Officials lift more Coal Hollow Fire evacuation warnings after helpful rain showers


    SPANISH FORK — Thanks to a brief but helpful break from Utah’s dry summer conditions, firefighters have continued to tighten their control of the Coal Hollow Fire, lifting some closure and evacuation warnings Tuesday morning.

    The fire, which has consumed nearly 30,000 acres, is 47 percent contained as of Tuesday, according to fire officials.

    Officials lifted the closure of Uinta-Wasatch-Cache National Forest and pre-evacuation orders of zones 2 and 15, two large swaths of land north of U.S. 6.

    “The thunderstorms and the moisture that we talked about yesterday, forecasted, did show up last night around 10 o’clock,” said Rob Powell, Coal Hollow operations chief, in a daily video update.

    Officials are attributing some of their progress to brief rain showers that moved into the Great Basin area Monday night. While the precipitation in the area only reached about .29 inches of rainfall, the high relative humidity throughout the day aided their efforts.

    “The weather gave us a heck of a benefit here,” Powell said. “Mother Nature is helping us out.”

    On the other side of U.S. 6, evacuation and closure orders remained in effect Tuesday. This includes evacuations and Manti-La Sal National Forest closures south of the highway.

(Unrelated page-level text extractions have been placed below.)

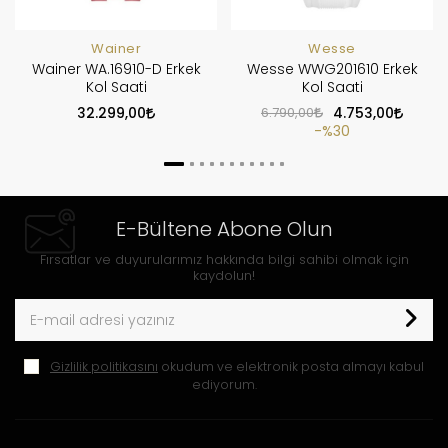
Wainer
Wesse
Wainer WA.16910-D Erkek
Wesse WWG201610 Erkek
Kol Saati
Kol Saati
32.299,00
6.790,00
4.753,00
%30
E-Bültene Abone Olun
Fırsatlar ve duyurularımız hakkında bilgi sahibi olmak için
kaydolun!
Gizlilik politikasını
okudum ve elektronik posta almayı kabul
ediyorum.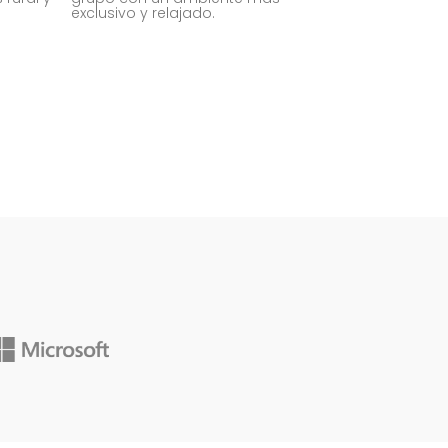
exclusivo y relajado.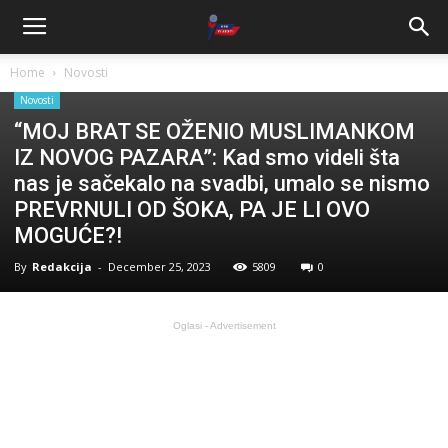
Home
Novosti
Novosti
“MOJ BRAT SE OŽENIO MUSLIMANKOM
IZ NOVOG PAZARA”: Kad smo videli šta
nas je sačekalo na svadbi, umalo se nismo
PREVRNULI OD ŠOKA, PA JE LI OVO
MOGUĆE?!
By
Redakcija
-
December 25, 2023
5809
0
Oglasi - Advertisement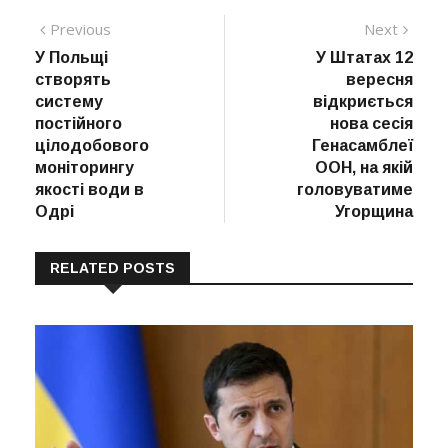
Навігація
Previous
Next
Previous
Next
post:
post:
У Польщі
У Штатах 12
записів
створять
вересня
систему
відкриється
постійного
нова сесія
цілодобового
Генасамблеї
моніторингу
ООН, на якій
якості води в
головуватиме
Одрі
Угорщина
RELATED POSTS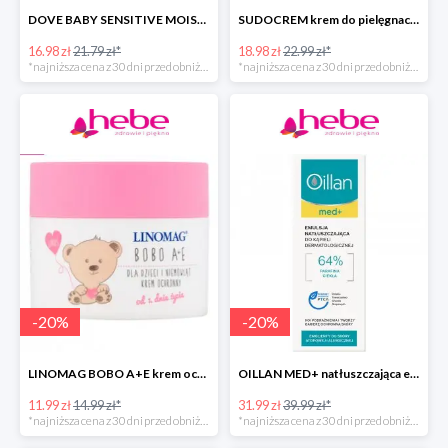
DOVE BABY SENSITIVE MOISTURE emulsja do mycia ciała i włosów -40%
SUDOCREM krem do pielęgnacji delikatnej skóry dziecka
16.98 zł
21.79 zł*
18.98 zł
22.99 zł*
*najniższa cena z 30 dni przed obniżką
*najniższa cena z 30 dni przed obniżką
-
20
%
-
20
%
LINOMAG BOBO A+E krem ochronny dla dzieci i niemowląt od 1. dnia życia
OILLAN MED+ natłuszczająca emulsja do kąpieli
11.99 zł
14.99 zł*
31.99 zł
39.99 zł*
*najniższa cena z 30 dni przed obniżką
*najniższa cena z 30 dni przed obniżką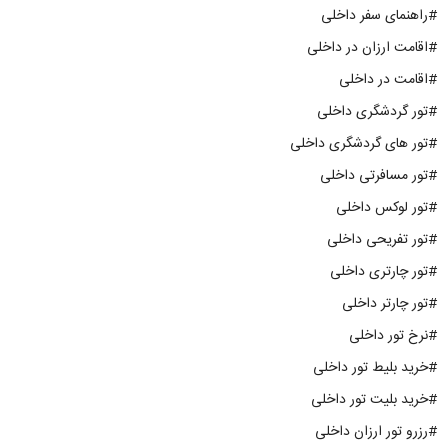
#راهنمای سفر داخلی
#اقامت ارزان در داخلی
#اقامت در داخلی
#تور گردشگری داخلی
#تور های گردشگری داخلی
#تور مسافرتی داخلی
#تور لوکس داخلی
#تور تفریحی داخلی
#تور چارتری داخلی
#تور چارتر داخلی
#نرخ تور داخلی
#خرید بلیط تور داخلی
#خرید بلیت تور داخلی
#رزرو تور ارزان داخلی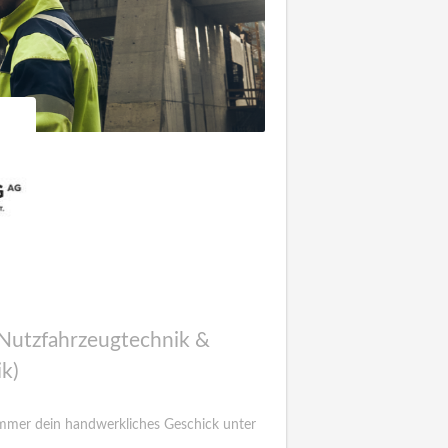
 (Nutzfahrzeugtechnik &
k)
immer dein handwerkliches Geschick unter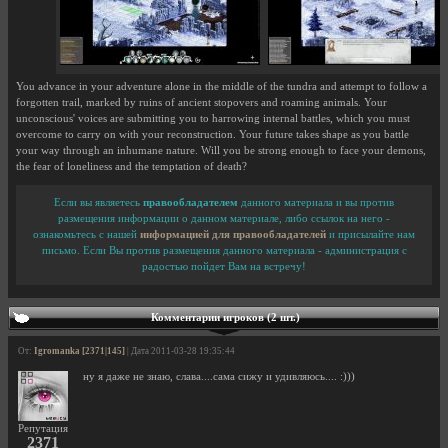
You advance in your adventure alone in the middle of the tundra and attempt to follow a
forgotten trail, marked by ruins of ancient stopovers and roaming animals. Your
unconscious' voices are submitting you to harrowing internal battles, which you must
overcome to carry on with your reconstruction. Your future takes shape as you battle
your way through an inhumane nature. Will you be strong enough to face your demons,
the fear of loneliness and the temptation of death?
Если вы являетесь
правообладателем
данного материала и вы против
размещения информации о данном материале, либо ссылок на него -
ознакомьтесь с нашей
информацией для правообладателей
и присылайте нам
письмо. Если Вы против размещения данного материала - администрация с
радостью пойдет Вам на встречу!
Комментарии игроков (2 шт.)
От:
Igromanka [2371|145]
| Дата 2011-03-28 19:35:44
ну я даже не знаю, слава....сама сижу и удивляюсь.... :)))
Репутация
2371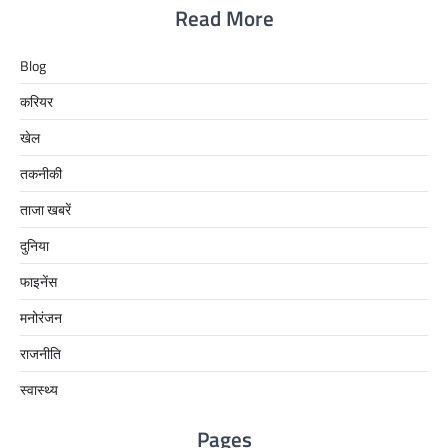
Read More
Blog
करियर
खेल
तकनीकी
ताजा खबरें
दुनिया
फाइनेंस
मनोरंजन
राजनीति
स्वास्थ्य
Pages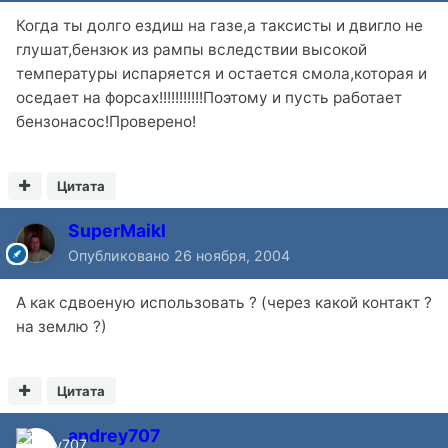
Когда ты долго ездиш на газе,а таксисты и двигло не
глушат,бензюк из рампы вследствии высокой
температуры испаряется и остается смола,которая и
оседает на форсах!!!!!!!!!!!Поэтому и пусть работает
бензонасос!Проверено!
Цитата
SuperMaikl
Опубликовано
26 ноября, 2004
А как сдвоеную использовать ? (через какой контакт ?
на землю ?)
Цитата
andrey707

    As a precautionary measure, forest officials said they plan to close more areas on the west side of Lake Fork Road since the fire has made a slow march into that area.

    The reprieve from dry conditions is forecasted to continue into Tuesday and Wednesday nights, possibly offering firefighters more opportunity to better their handle on the flames.

    Smoky conditions have also improved thanks to rainfall across the Wasatch Front, and Salt Lake City was expected to have moderate air quality Tuesday and Wednesday.

    The Coal Hollow Fire started in early August from lightning, authorities believe, and estimate it to be fully contained by Sept. 1.

    The resources used to fight the fire, a total of 642 personnel, 33 engines and seven helicopters — to name a few — have cost an estimated $11.6 million.